Source data:
'''

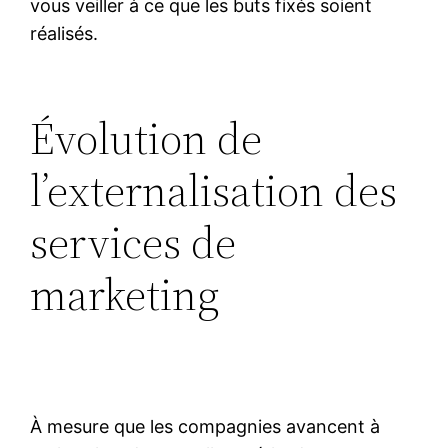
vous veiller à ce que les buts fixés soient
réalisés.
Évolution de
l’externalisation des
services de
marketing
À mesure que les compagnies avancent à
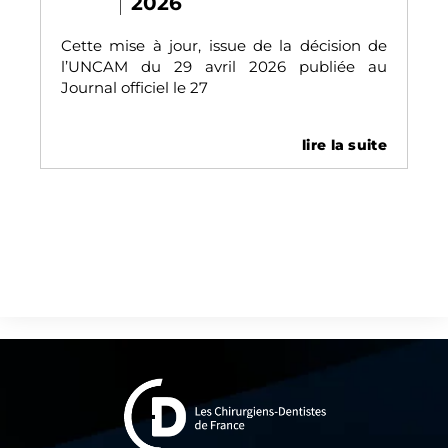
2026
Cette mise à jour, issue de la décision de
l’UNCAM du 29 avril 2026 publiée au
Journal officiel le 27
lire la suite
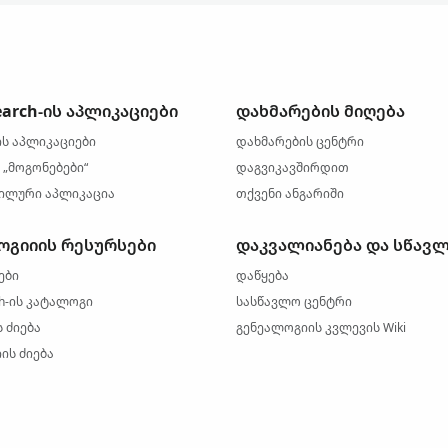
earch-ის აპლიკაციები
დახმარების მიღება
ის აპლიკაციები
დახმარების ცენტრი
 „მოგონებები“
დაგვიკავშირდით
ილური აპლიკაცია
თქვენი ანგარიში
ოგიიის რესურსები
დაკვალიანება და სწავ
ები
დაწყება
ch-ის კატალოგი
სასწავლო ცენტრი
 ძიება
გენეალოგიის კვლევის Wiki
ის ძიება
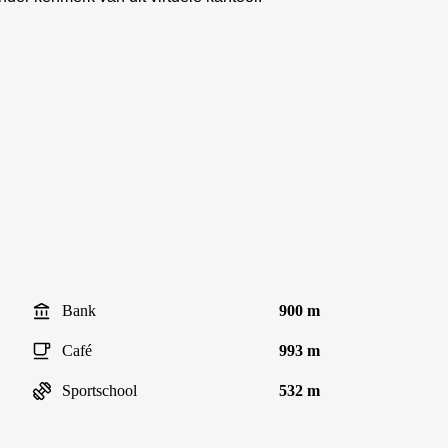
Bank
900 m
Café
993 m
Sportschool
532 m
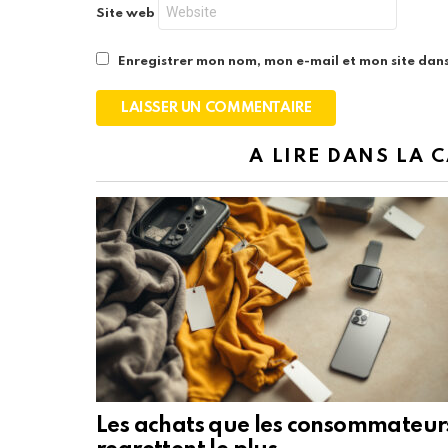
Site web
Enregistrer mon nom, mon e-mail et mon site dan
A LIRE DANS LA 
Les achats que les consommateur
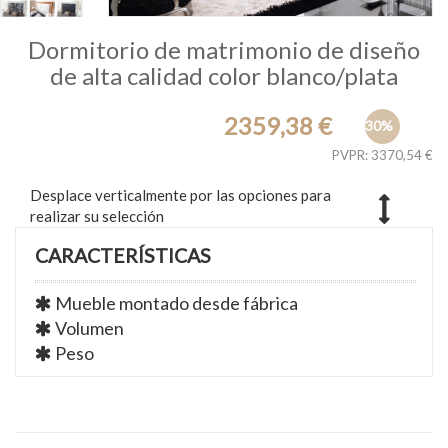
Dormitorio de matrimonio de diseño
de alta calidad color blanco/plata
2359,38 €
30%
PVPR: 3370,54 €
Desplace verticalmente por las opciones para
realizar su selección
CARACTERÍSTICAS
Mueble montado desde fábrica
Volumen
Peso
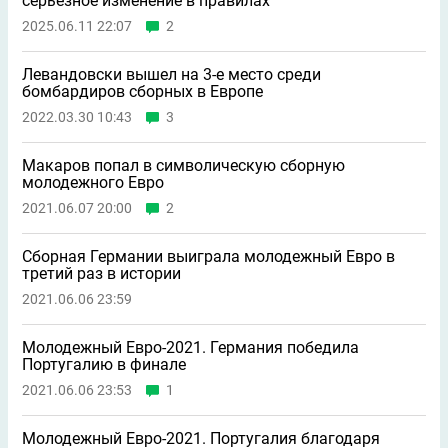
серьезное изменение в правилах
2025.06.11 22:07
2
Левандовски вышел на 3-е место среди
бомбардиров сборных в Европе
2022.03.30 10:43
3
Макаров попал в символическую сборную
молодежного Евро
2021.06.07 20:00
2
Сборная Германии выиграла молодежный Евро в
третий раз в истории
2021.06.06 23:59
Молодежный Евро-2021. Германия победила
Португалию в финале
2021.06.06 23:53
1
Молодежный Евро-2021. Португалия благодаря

'''

Work instructions: Show all lines from the data that contain "დახმარების".

Solution to this problem:
დახმარების მიღება
დახმარების ცენტრი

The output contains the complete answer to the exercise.